There were similar communities in western and central India, as well as Karnataka. Most of these communities gradually adapted iron technology and progressed towards urbanisation. However, Deccan has a different story to tell. Around 1200 BCE, villages in north and central Deccan were abandoned. Only a few villages in the Bhima valley survived till 900/800 BCE. The palaeo-environmental data shows that rainfall had become erratic around this time, with frequent famines becoming the new normal. In the absence of buffers like cities and supra-regional administrative system, people were forced to shift from farming to semi-nomadic pastoralism and gradually to nomadic life. Inamgaon was one of the last abandoned places. People, despite being on the move, kept coming back once a year. However, they too gradually stopped. The village was buried under the dust of time.

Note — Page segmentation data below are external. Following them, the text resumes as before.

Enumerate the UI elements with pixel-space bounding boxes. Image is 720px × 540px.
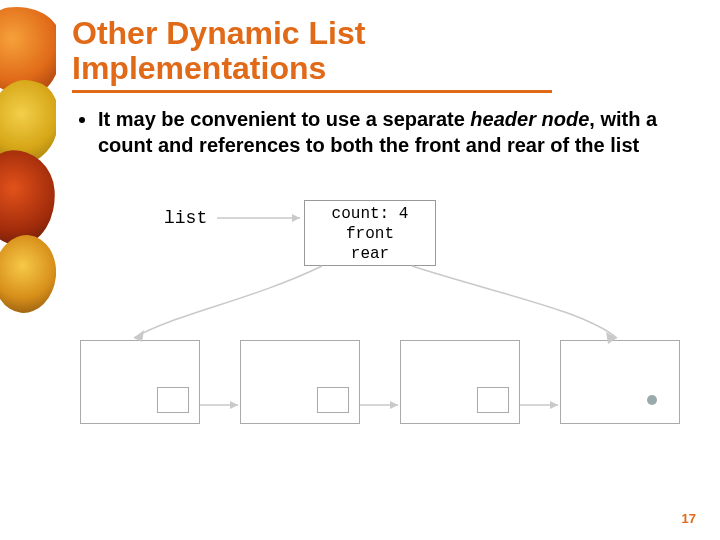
decorative-sidebar — [0, 0, 56, 540]
svg-marker-1 — [292, 214, 300, 222]
header-rear-line: rear — [305, 244, 435, 264]
title-underline — [72, 90, 552, 93]
header-node-box: count: 4 front rear — [304, 200, 436, 266]
header-front-line: front — [305, 224, 435, 244]
title-line-1: Other Dynamic List — [72, 15, 365, 51]
slide: Other Dynamic List Implementations It ma… — [0, 0, 720, 540]
leaf-icon — [0, 232, 56, 316]
bullet-list: It may be convenient to use a separate h… — [72, 107, 700, 158]
next-pointer-box — [477, 387, 509, 413]
next-pointer-box — [157, 387, 189, 413]
list-node — [400, 340, 520, 424]
list-node — [240, 340, 360, 424]
header-count-line: count: 4 — [305, 204, 435, 224]
bullet-item: It may be convenient to use a separate h… — [98, 107, 700, 158]
bullet-header-node-term: header node — [470, 108, 589, 130]
null-terminator-icon — [647, 395, 657, 405]
list-label: list — [164, 208, 207, 228]
list-node — [560, 340, 680, 424]
bullet-text-prefix: It may be convenient to use a separate — [98, 108, 470, 130]
list-node — [80, 340, 200, 424]
leaf-icon — [0, 147, 56, 247]
slide-title: Other Dynamic List Implementations — [72, 16, 700, 86]
title-line-2: Implementations — [72, 50, 326, 86]
node-row — [72, 340, 692, 430]
diagram: list count: 4 front rear — [72, 200, 692, 500]
next-pointer-box — [317, 387, 349, 413]
page-number: 17 — [682, 511, 696, 526]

After a few centuries, around the third century BCE, Deccan was repopulated with villages, towns and cities. Riding on the back of iron technology and the forces of urbanisation coming from north India, the Deccan prospered once again. However, the descendants of the chalcolithic people have been lost to anonymity, they must have been assimilated in the new world, but archaeology still has no idea about the intervening centuries. Their story is yet to be completed, and the quest is still on!
(S.A. Sali, the clerk who was responsible for bringing in the experts in the initial discovery, left his job, earned a degree (and subsequently a PhD) in archaeology, and joined the ASI. He not only went on to become a famous researcher, but also ended up excavating the largest known site of the Deccan chalcolithic, viz., Daimabad!)